The department admitted in a written reply to a parliamentary question that it had paid R187 000 for an advertisement in the City Press and R340 000 for one in the Sunday Times.
It said placing the advertisements in the newspapers were necessary to ensure opinion makers, stakeholders and citizens were informed about its "crucial programmes", outlined by Minister Nosiviwe Mapisa-Nqakula in her budget vote speech to Parliament in June.
"Correctional Services is obligated to inform the stakeholders, and the public particularly, on the department's planned use of the allocated budget of over R47bn over the three years.
"It is a handful of people that was able to listen to the minister's tabulation of how the allocated budget would be used to improve the efficacy of the corrections system and to reduce re-offending rates."
The department argued that the benefit of stimulating debate about the minister's plans "cannot be compared with the costs of the advertorials".
It also confirmed it had overspent its budget by R483m in the 2008/09 financial year.
Substantial
DA MP James Selfe said the advertisements did not serve the stated purpose and amounted to a waste of taxpayers' money.

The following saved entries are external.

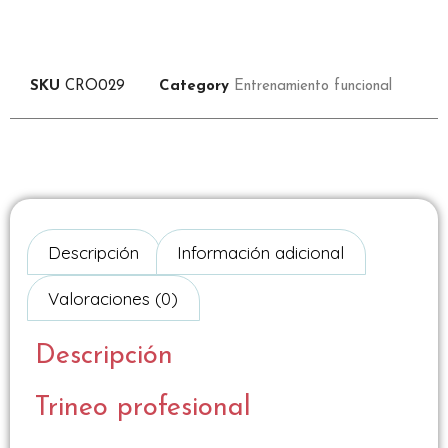
SKU
CRO029
Category
Entrenamiento funcional
Descripción
Información adicional
Valoraciones (0)
Descripción
Trineo profesional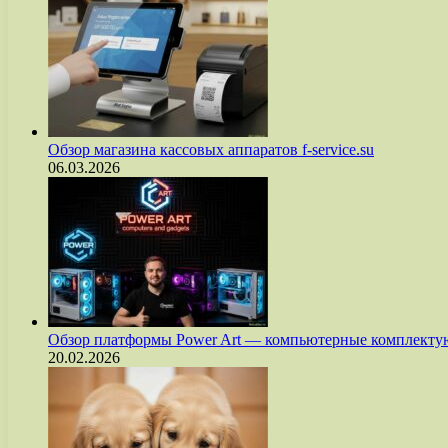
Обзор магазина кассовых аппаратов f-service.su
06.03.2026
Обзор платформы Power Art — компьютерные комплект
20.02.2026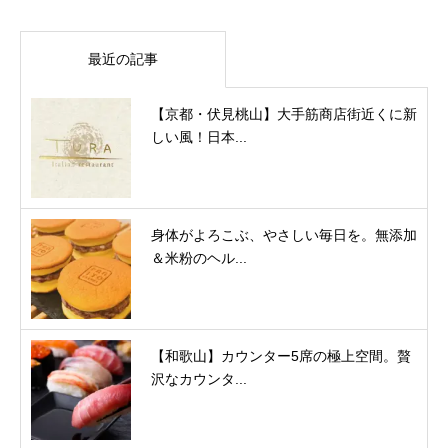
最近の記事
【京都・伏見桃山】大手筋商店街近くに新
しい風！日本...
身体がよろこぶ、やさしい毎日を。無添加
＆米粉のヘル...
【和歌山】カウンター5席の極上空間。贅
沢なカウンタ...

"It is an indictment of the department that, in spite of the fact that its own budget is already overspent by R500m, it saw fit to pay a substantial amount of money for two adverts that constituted nothing more than promotional fluff for the minister."
Selfe said the financial situation the department found itself in "means it needs to practice prudence, not extravagance".
A scandal broke out earlier this year when it emerged the wife of former correctional services minister Ngconde Balfour was renting a R30 000 a month house on a golf estate, despite having an official residence at her disposal.